--- ACTIVITY ---
Word for word, reproduce each line of the data below, omitting every image.
-------------------------
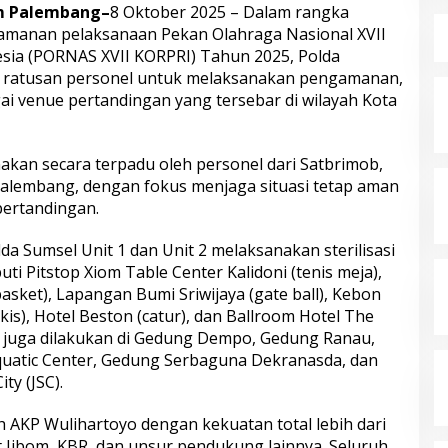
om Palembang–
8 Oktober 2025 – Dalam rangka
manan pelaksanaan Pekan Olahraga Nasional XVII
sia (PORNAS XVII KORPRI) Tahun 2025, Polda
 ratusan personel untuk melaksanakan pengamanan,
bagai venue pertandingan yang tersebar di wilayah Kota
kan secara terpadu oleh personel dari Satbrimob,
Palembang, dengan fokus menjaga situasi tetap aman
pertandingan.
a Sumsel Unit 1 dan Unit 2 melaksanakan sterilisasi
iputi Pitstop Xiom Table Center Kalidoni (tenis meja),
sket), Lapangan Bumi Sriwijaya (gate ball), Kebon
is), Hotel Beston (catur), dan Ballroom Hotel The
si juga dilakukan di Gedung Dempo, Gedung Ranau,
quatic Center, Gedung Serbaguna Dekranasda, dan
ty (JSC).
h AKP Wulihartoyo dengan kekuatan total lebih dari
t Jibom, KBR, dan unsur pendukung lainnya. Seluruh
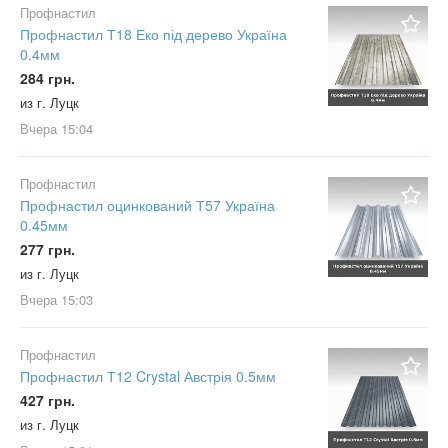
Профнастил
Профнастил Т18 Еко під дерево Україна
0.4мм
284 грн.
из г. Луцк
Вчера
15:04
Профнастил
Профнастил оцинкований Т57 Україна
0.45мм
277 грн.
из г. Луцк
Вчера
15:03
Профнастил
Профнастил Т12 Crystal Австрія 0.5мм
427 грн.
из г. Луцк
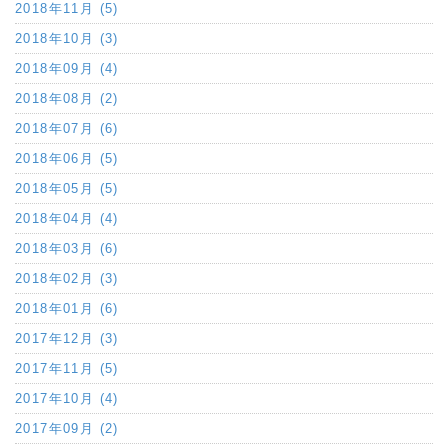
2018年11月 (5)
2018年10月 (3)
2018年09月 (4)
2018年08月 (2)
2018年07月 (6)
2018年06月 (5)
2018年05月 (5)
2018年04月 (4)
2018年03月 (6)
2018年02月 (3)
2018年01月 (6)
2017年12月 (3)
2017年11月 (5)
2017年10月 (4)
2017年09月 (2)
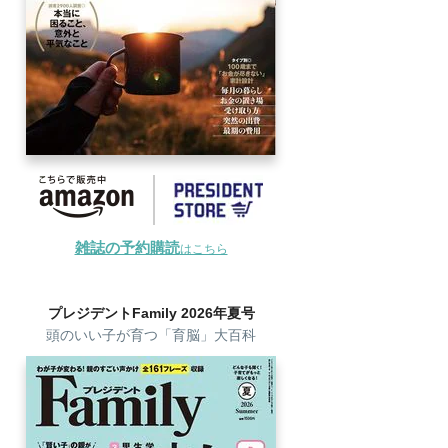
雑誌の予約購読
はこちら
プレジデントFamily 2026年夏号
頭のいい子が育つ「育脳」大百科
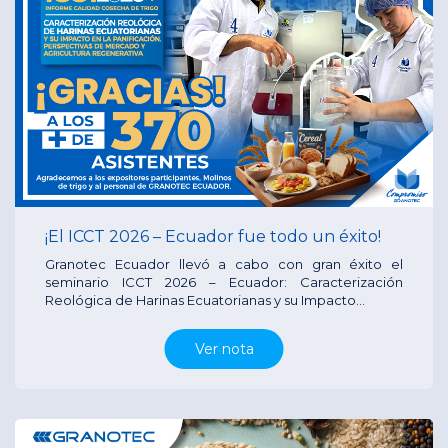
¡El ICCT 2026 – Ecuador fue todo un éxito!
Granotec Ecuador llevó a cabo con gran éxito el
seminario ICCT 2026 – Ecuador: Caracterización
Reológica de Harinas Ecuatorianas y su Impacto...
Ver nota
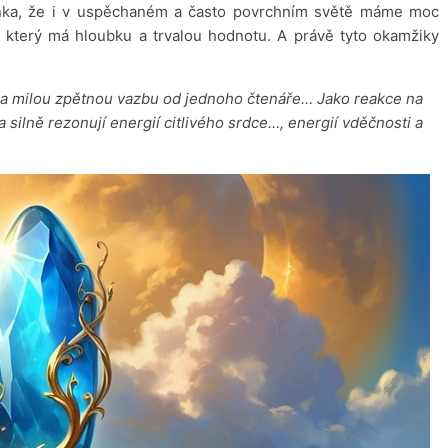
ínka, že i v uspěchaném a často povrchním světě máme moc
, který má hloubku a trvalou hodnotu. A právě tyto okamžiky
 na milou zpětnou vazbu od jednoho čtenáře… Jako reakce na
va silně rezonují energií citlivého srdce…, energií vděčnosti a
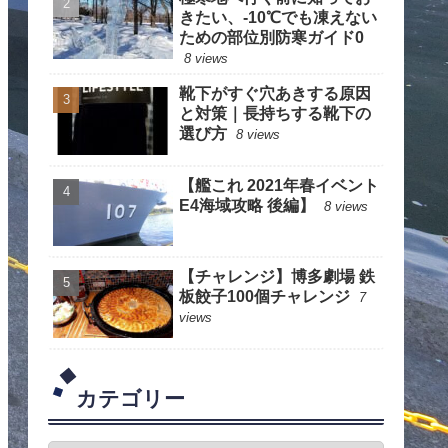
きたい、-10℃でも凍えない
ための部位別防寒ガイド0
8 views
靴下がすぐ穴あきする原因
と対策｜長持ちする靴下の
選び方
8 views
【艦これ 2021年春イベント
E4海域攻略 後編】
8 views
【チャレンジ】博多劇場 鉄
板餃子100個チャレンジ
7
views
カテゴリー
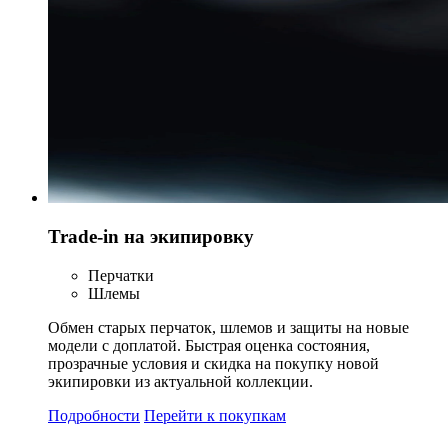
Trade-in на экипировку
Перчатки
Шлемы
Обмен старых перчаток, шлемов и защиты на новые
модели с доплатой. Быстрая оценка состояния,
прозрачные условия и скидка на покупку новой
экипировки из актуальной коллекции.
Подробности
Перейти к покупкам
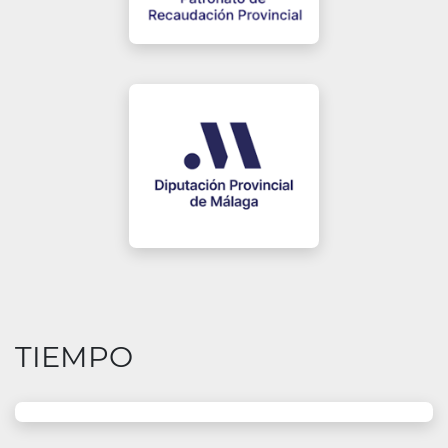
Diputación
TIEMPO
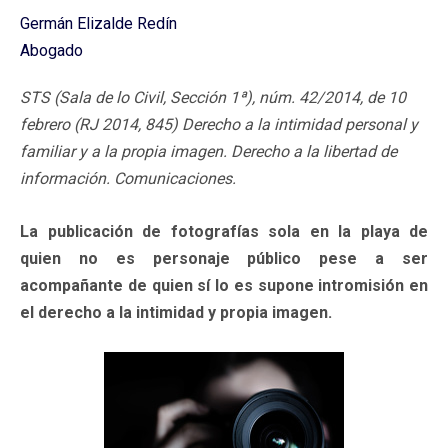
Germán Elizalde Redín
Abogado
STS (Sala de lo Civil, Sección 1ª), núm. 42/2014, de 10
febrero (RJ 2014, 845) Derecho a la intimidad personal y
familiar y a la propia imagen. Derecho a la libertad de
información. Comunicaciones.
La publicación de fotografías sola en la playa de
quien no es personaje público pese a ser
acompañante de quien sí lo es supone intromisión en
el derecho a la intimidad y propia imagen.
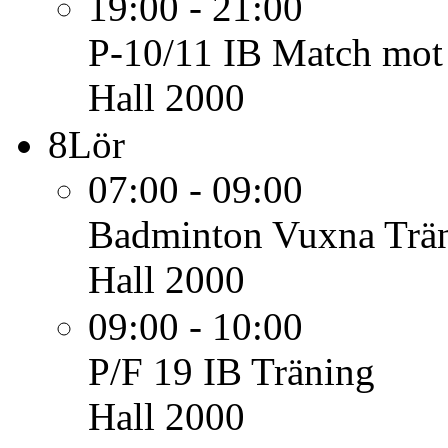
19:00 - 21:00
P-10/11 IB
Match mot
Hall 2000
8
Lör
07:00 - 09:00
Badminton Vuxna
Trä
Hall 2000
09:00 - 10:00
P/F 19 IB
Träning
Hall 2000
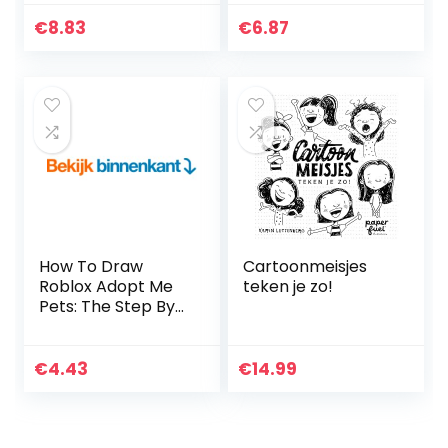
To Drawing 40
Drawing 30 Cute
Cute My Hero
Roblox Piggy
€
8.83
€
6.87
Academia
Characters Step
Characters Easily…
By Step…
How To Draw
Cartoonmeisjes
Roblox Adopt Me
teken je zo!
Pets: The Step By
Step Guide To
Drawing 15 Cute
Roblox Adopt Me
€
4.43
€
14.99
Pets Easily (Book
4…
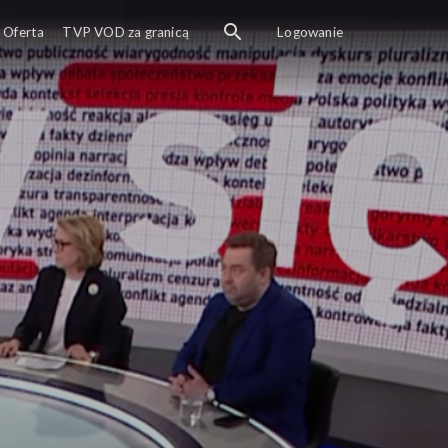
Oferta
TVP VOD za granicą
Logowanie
-------------------------
--- OUTPUT OF THE TASK ---
om Palembang–
8 Oktober 2025 – Dalam rangka
manan pelaksanaan Pekan Olahraga Nasional XVII
sia (PORNAS XVII KORPRI) Tahun 2025, Polda
 ratusan personel untuk melaksanakan pengamanan,
bagai venue pertandingan yang tersebar di wilayah Kota
kan secara terpadu oleh personel dari Satbrimob,
Palembang, dengan fokus menjaga situasi tetap aman
pertandingan.
a Sumsel Unit 1 dan Unit 2 melaksanakan sterilisasi
iputi Pitstop Xiom Table Center Kalidoni (tenis meja),
sket), Lapangan Bumi Sriwijaya (gate ball), Kebon
is), Hotel Beston (catur), dan Ballroom Hotel The
si juga dilakukan di Gedung Dempo, Gedung Ranau,
quatic Center, Gedung Serbaguna Dekranasda, dan
ty (JSC).
h AKP Wulihartoyo dengan kekuatan total lebih dari
t Jibom, KBR, dan unsur pendukung lainnya. Seluruh
Профнастил
Профнастил Т18 Еко під дерево Україна
0.4мм
284 грн.
из г. Луцк
Вчера
15:04
Профнастил
Профнастил оцинкований Т57 Україна
0.45мм
277 грн.
из г. Луцк
Вчера
15:03
Профнастил
Профнастил Т12 Crystal Австрія 0.5мм
427 грн.
из г. Луцк
2018年11月 (5)
2018年10月 (3)
2018年09月 (4)
2018年08月 (2)
2018年07月 (6)
2018年06月 (5)
2018年05月 (5)
2018年04月 (4)
2018年03月 (6)
2018年02月 (3)
2018年01月 (6)
2017年12月 (3)
2017年11月 (5)
2017年10月 (4)
2017年09月 (2)
雑誌の予約購読
はこちら
プレジデントFamily 2026年夏号
頭のいい子が育つ「育脳」大百科
¡El ICCT 2026 – Ecuador fue todo un éxito!
Granotec Ecuador llevó a cabo con gran éxito el
seminario ICCT 2026 – Ecuador: Caracterización
Reológica de Harinas Ecuatorianas y su Impacto...
Ver nota
ínka, že i v uspěchaném a často povrchním světě máme moc
, který má hloubku a trvalou hodnotu. A právě tyto okamžiky
 na milou zpětnou vazbu od jednoho čtenáře… Jako reakce na
va silně rezonují energií citlivého srdce…, energií vděčnosti a
きたい、-10℃でも凍えない
ための部位別防寒ガイド0
8 views
靴下がすぐ穴あきする原因
と対策｜長持ちする靴下の
選び方
8 views
【艦これ 2021年春イベント
E4海域攻略 後編】
8 views
【チャレンジ】博多劇場 鉄
板餃子100個チャレンジ
7
views
カテゴリー
Trade-in на экипировку
Перчатки
Шлемы
Обмен старых перчаток, шлемов и защиты на новые
модели с доплатой. Быстрая оценка состояния,
прозрачные условия и скидка на покупку новой
экипировки из актуальной коллекции.
Подробности
Перейти к покупкам
Diputación
TIEMPO
Germán Elizalde Redín
Abogado
STS (Sala de lo Civil, Sección 1ª), núm. 42/2014, de 10
febrero (RJ 2014, 845) Derecho a la intimidad personal y
familiar y a la propia imagen. Derecho a la libertad de
información. Comunicaciones.
La publicación de fotografías sola en la playa de
quien no es personaje público pese a ser
acompañante de quien sí lo es supone intromisión en
el derecho a la intimidad y propia imagen.
19:00 - 21:00
P-10/11 IB
Match mot
Hall 2000
8
Lör
07:00 - 09:00
Badminton Vuxna
Trä
Hall 2000
09:00 - 10:00
P/F 19 IB
Träning
Hall 2000
To Drawing 40
Drawing 30 Cute
Cute My Hero
Roblox Piggy
€
8.83
€
6.87
Academia
Characters Step
Characters Easily…
By Step…
How To Draw
Cartoonmeisjes
Roblox Adopt Me
teken je zo!
Pets: The Step By
Step Guide To
Drawing 15 Cute
Roblox Adopt Me
€
4.43
€
14.99
Pets Easily (Book
4…
Oferta
TVP VOD za granicą
Logowanie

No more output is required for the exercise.